The same arguments were made in Iraq and people turned out in massive numbers.


----------



## Gunner98 (14 Aug 2009)

Many things in Afghanistan must have an Afghan face and lead.

Security vital to give Afghans confidence to vote:  http://www.smh.com.au/world/security-vital-to-give-afghans-confidence-to-vote-20090814-el7n.html

Excerpts - more at link 

Brigadier Damien Cantwell commands Afghanistan's election taskforce, which provides the link between coalition commanders and the Afghan authorities and co-ordinates military support to presidential and provincial elections.

Afghanistan's Independent Electoral Commission has estimated that enough polling booths will be operating to allow 85 to 90 per cent of registered voters to reach a polling centre.

Others are in areas still under Taliban control.

About 19 million Afghans are expected to vote.

Brigadier Cantwell said the Taliban clearly would try to frighten people away. The answer was to present the best possible security picture so that voters felt confident and safe to travel from their homes to polling stations.

*He said the coalition was doing everything it could to help with security but the Afghan security forces were in charge.

''This is an Afghan security challenge,'' he said.*

''I am confident that the Afghan national security forces, supported by the international security assistance force, are doing everything we can to present the secure environment in which the elections are going to take place.

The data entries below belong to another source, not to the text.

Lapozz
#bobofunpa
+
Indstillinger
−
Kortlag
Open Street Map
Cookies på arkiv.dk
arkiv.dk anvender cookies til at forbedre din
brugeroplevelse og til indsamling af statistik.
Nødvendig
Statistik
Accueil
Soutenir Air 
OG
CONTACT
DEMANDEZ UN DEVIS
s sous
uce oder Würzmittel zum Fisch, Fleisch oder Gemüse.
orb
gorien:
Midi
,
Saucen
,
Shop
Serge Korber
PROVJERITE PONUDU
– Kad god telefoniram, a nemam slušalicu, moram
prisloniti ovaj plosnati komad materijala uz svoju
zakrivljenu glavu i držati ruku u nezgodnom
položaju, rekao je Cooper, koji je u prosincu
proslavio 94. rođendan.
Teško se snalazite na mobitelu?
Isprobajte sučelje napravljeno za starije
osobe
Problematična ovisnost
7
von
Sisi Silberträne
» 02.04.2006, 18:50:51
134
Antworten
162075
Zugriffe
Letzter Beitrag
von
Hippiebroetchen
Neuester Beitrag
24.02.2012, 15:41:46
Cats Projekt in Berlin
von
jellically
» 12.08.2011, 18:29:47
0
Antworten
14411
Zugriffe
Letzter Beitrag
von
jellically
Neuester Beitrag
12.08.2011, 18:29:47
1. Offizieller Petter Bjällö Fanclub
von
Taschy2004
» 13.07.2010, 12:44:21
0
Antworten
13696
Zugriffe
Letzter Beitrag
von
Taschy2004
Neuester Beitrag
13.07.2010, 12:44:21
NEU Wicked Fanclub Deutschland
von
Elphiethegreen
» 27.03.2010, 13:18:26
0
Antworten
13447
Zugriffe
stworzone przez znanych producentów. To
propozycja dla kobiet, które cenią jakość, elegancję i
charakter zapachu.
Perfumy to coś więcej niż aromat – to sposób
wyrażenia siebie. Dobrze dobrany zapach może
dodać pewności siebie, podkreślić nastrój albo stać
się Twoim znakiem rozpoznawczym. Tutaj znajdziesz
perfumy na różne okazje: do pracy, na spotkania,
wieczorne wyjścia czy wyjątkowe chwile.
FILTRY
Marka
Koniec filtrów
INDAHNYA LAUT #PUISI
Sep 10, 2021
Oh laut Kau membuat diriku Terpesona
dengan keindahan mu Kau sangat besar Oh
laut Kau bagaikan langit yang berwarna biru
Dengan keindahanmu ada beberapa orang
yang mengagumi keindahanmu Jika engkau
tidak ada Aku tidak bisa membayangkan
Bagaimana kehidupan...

''Having said that there are always challenges. Security challenges abound in the country.'


----------



## The Bread Guy (18 Aug 2009)

The latest, from ISAF:


> Following the call from the government of Afghanistan for a Day of Peace, the International Security Assistance Force will suspend offensive operations during the election.
> 
> In support of the Afghan national security forces who lead the security efforts during the electoral process, only those operations that are deemed necessary to protect the population will be conducted on that day.
> 
> ...


----------



## PMedMoe (21 Aug 2009)

*Were Afghans brave enough?*
Observers worry election turnout was too low for results to be legitimate
Article Link

Millions of Afghans braved Taliban threats to cast their ballot in a crucial presidential election Thursday as doubts surged over whether the turnout was enough to deliver a credible result. 

The election is a crucial test of the strength of Afghanistan's fledgling democracy against insurgent violence, and a measure of the costly and faltering international effort to bring stability to the country. 

Incidents of insurgent violence fell short of fears, but some remote districts reported turnouts of just 10 per cent. There is, however, growing concern that the national turnout will fail to cross a 50-per-cent threshold – a benchmark being privately floated by officials as a minimum to render the results legitimate. 

Accusations of electoral fraud flew, meanwhile, triggering fears of potentially violent demonstrations in the coming days. 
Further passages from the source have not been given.